Barbosa famously fiercely criticised (in a 560-page document) how the new Republican Civil Code had been drafted, highlighting its “use of the vernacular” and categorising it as a “crude, indigestible, and crippled piece of work”. And, when it was redacted (on the basis of his criticisms) by his old teacher the eminent scholar and grammarian Ernesto Carneiro Ribeiro, he produced another similar diatribe against it, stating the following:


If the law is not specific, it cannot be fair: “Legis tantum interest ut certa sit, ut absque hoc nec justa esse possit”. To be specific, however, it needs to be precise, well-defined, clear. And how can it be clear, if it has drained through the impure dregs of a language that is nought but a deluge. Why not let it be revealed in that purified and transparent language that tradition has refined throughout the ages? To aspire to clarity, simplicity, and precision without a suitable vocabulary and an exact grammar would be to desire the outcome without the means. Clarity in how laws are styled “depends, at the same time, on logic and on grammar”, says Bentham, “sciences that one needs to totally understand in order to adequately write laws

(Barbosa (1902, p. 302))

Language deemed appropriate for writing and public speaking is conceived as something which has been elaborated historically and has fixed forms and definitions, and which, as with science, people must strive to learn and fully understand. These ideas were prevalent in Europe from early modern times, when what Burke (2004, p. 90) has characterised as “the anxiety of instability” meant that variation in language was perceived negatively. Civilisation was related to order and rules, and implied following a code of behaviour. Language was included within this behaviour and thus changing or inhibiting one’s natural linguistic tendencies and speaking in another way could be conceived as part of a “civilising process” (Burke, 2004, p. 90). For Barbosa and others in the late nineteenth century, speaking and writing was about learning and striving to better oneself through the acquisition of something which was not originally known or natural but could be acquired through hard work and education. This gold standard to which to aspire was also a way for the elites to protect themselves from general degenerate linguistic tendencies. In Europe, linguistic purism was often related to the desire to have a language and society which were morally, socially, and ethnically pure (Burke, 2004, pp. 141–159). Given the social demographics of the Brazilian Republic, this was not possible from the standpoint of the white(r), Europe-centric elites.

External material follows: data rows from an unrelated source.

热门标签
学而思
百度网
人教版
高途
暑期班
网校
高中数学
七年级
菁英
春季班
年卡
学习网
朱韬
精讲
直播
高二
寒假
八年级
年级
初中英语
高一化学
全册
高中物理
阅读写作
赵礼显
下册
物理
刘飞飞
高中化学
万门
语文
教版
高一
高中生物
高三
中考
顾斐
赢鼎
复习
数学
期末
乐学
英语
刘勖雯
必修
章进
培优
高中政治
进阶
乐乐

However, the aim of a non-degenerate and civilised society was there and it could be achieved through a combination of European immigration, education, and laws, and by having an official, civilised, pure form of Portuguese as the standard language, which not only the masses but also the elites had to strive to perfect, and which would translate into clearer and better thinking.

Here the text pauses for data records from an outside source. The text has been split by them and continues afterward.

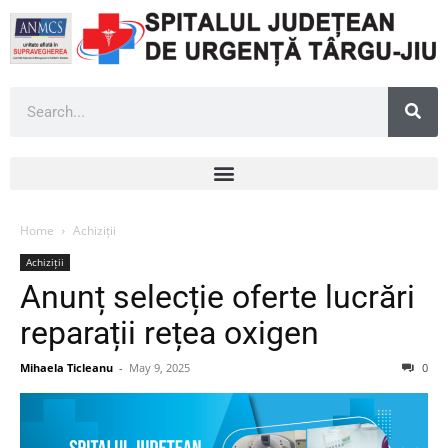
Home
Achiziții
Achiziții
Anunț selecție oferte lucrări
reparații rețea oxigen
Mihaela Ticleanu
-
May 9, 2025
0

The purists won the debate, their victory sealed with the founding of the Brazilian Academy of Letters in 1897, of which Rui Barbosa was a founding member. The members of the Academy became the gatekeepers of what was considered institutionalised Brazilian literature and they encouraged and legitimised a type of Portuguese which was really quite distant linguistically from the speech of the great majority, if not virtually all, of the population, but remained the ideal goal for personal and national order and progress. They also liaised with printing presses and educational authorities to plan cultural activities to spread this linguistic norm (Lehmkuhl Coelho, Oliveira, Monguilhott, & Gorski Severo, 2014, p. 29). The creation of the Academy is just one example of how, in this period, linguistic ideologies were being physically materialised in practices and institutions. Another example of this is credentialisation, which “became an unwritten prerequisite for public positions” and was essential for certain other middle-class professions. The result was that social advancement was dependent on accredited knowledge to write and speak the standard variety and, as noted by Borges in (9), this had effects on social mobility, especially for non-white citizens:


The credentialization closed off some of the ladders of upwards mobility for autdidact plebians. For example, the profession of schooolteacher, which had been filled by black and brown men, was increasingly occupied by white women graduated from teachers’ academies. And through some informal exlusionary practice that has not been identified (though it was probably simple preference for the white sons of European immigrants) the school system, the system of artisan careers such as typesetting, and the patronage system recruited fewer colored intellectuals. As a result, by the generation of 1930 there was a perceptible decline in the presence of mulato and negro intellectuals. (1996, p. 43)

This relationship between credentials, social mobility, and language is represented in the aforementioned novel by Lima Barreto. The eponymous narrator and protagonist, Isaías Caminha, a mulatto born in the interior of Rio de Janeiro state, moves to the capital in search of a better life, and imagines, as illustrated in (10), that if he were to gain the qualification of “doctor”, this would not only automatically improve his social standing but his mental and linguistic abilities, too:


Ah! I’d be a Doctor! I would redeem myself for the original sin of my humble birth, I would soften the deeply felt, harrowing, and all-encompassing torture of my colour […] Bound in the folds of my diploma would be the respect and esteem of all. Sure in the majesty of my own person, with it I, as a man, would walk more upright in life. I would not stutter or stumble with my words, I would be able to speak freely, to pronounce loudly my thoughts which would be writhing around in my brain […] Ah! Doctor! Doctor! To be called so in the streets, in the squares, on the roads, in the parlours, receiving the well-wishing of people: Doctor, how was it? How are you, Doctor? That would be superhuman. (qtd. in de Assis (2020))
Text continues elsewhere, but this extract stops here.